O, kulları için inkar ve nankörlüğe razı olmaz. Eğer şükrederseniz bunu
sizin için rızasına uygun bulur. Hiçbir günahkar bir başkasının günahını
yüklenmez. Sonunda dönüşünüz ancak Rabbinizedir. O size, işlemiş olduklarınızı
haber verecektir. O, göğüslerin saklamakta olduklarını çok iyi bilir. 39. sure (ZÜMER) 7. ayet (Resmi: 39/İniş:59/Alfabetik:114)
Tarafımdan
söyle: "Ey iman eden kullarım, Rabbinizden korkun! Bu dünya hayatında
güzel düşünüp güzel davrananlara güzellik vardır. Allah'ın toprağı / yeryüzü
geniştir. Sadece sabredenlere, ücretleri hesapsız ödenecektir." 39. sure (ZÜMER) 10. ayet (Resmi: 39/İniş:59/Alfabetik:114)
Onların
üstlerinde ateşten gölgeler, altlarında da gölgeler vardır. İşte Allah,
kullarını bundan korkmaya çağırıyor. "Ey kullarım, benden korkun!" 39. sure (ZÜMER) 16. ayet (Resmi: 39/İniş:59/ Alfabetik:114)
b) İman eden / inanan (mümin) ve salih amelli / iyi (müslim) kullar. (Allah kullarına çok yakındır. Onları işitir, görür, bilir ve onlara cevap/karşılık verir)
Kullarım sana benden sorarlarsa ben Karîb'im, gerçekten çok yakınım. Dua edenin çağrısına, bana çağırıp yakardığı anda cevap veririm. Hadi onlar da bana karşılık versinler, bana inansınlar ki doğruyu ve iyiyi bulabilsinler. 2. sure (BAKARA) 186. ayet (Resmi: 2/İniş:92/Alfabetik:11)
De ki: "Bu sayılanlardan
daha iyisini size haber vereyim mi? Sakınıp korunanlar için, Rableri katında,
altlarından nehirler akan, içinde sürekli kalacakları cennetler, tertemiz eşler
ve Allah'tan bir hoşnutluk olacaktır. Allah,
kulları en iyi biçimde görmektedir." 3. sure (ÂLİ IMRÂN) 15. ayet (Resmi: 3/İniş:94/Alfabetik:7)
Seninle
kanıt yarıştırmaya girerlerse şöyle söyle: "Ben yüzümü Allah'a teslim
ettim.
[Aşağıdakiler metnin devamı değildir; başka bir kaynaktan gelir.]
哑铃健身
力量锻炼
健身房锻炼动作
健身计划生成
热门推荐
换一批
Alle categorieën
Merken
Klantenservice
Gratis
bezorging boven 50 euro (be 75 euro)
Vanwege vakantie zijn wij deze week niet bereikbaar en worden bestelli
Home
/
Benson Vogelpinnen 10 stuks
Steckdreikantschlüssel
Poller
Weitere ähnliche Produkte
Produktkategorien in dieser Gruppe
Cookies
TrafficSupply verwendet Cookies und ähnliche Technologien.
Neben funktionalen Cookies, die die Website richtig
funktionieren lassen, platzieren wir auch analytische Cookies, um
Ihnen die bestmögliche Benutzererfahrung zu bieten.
Bana uyanlar da." Kitap verilenlerle ümmîlere de sor: "Siz de
teslim oldunuz mu?" Eğer teslim olurlarsa doğruya ve güzele kılavuzlanmışlardır.
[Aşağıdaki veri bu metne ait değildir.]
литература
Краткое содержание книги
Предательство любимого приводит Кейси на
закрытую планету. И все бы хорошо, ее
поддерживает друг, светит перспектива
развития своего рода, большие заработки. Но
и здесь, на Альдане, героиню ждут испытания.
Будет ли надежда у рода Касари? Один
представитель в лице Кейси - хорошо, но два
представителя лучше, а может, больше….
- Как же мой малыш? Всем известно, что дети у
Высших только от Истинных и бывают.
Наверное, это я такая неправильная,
Yüz çevirirlerse sana düşen sadece tebliğ etmektir. Allah,
kullarını görmektedir. 3. sure (ÂLİ
IMRÂN) 20. ayet (Resmi: 3/İniş:94/Alfabetik:7)
Bilmediler
mi ki, Allah'tır kullarından o tövbeyi kabul eden,
o sadakaları alan. Ve Allah'tır, O Tevvâb, O Rahîm... 9. sure (TEVBE) 104. ayet (Resmi: 9/İniş:113/Alfabetik:104)
Yemin olsun,
kadın onu arzulamıştı. Eğer Rabbinin gerçeğe dikkat çeken delilini görmeseydi,
o da onu arzulamıştı. Biz böylece ondan, kötülüğü
ve fuhşu uzak tutuyorduk. Çünkü o, bizim samimi/seçkin kullarımızdandı. 12. sure (YÛSUF) 24. ayet (Resmi: 12/İniş:53/Alfabetik:110)
"İçlerinden riyaya sapmamış, samimi kulların müstesna."
15. sure (HİCR) 40. ayet (Resmi: 15/İniş:54/Alfabetik:36)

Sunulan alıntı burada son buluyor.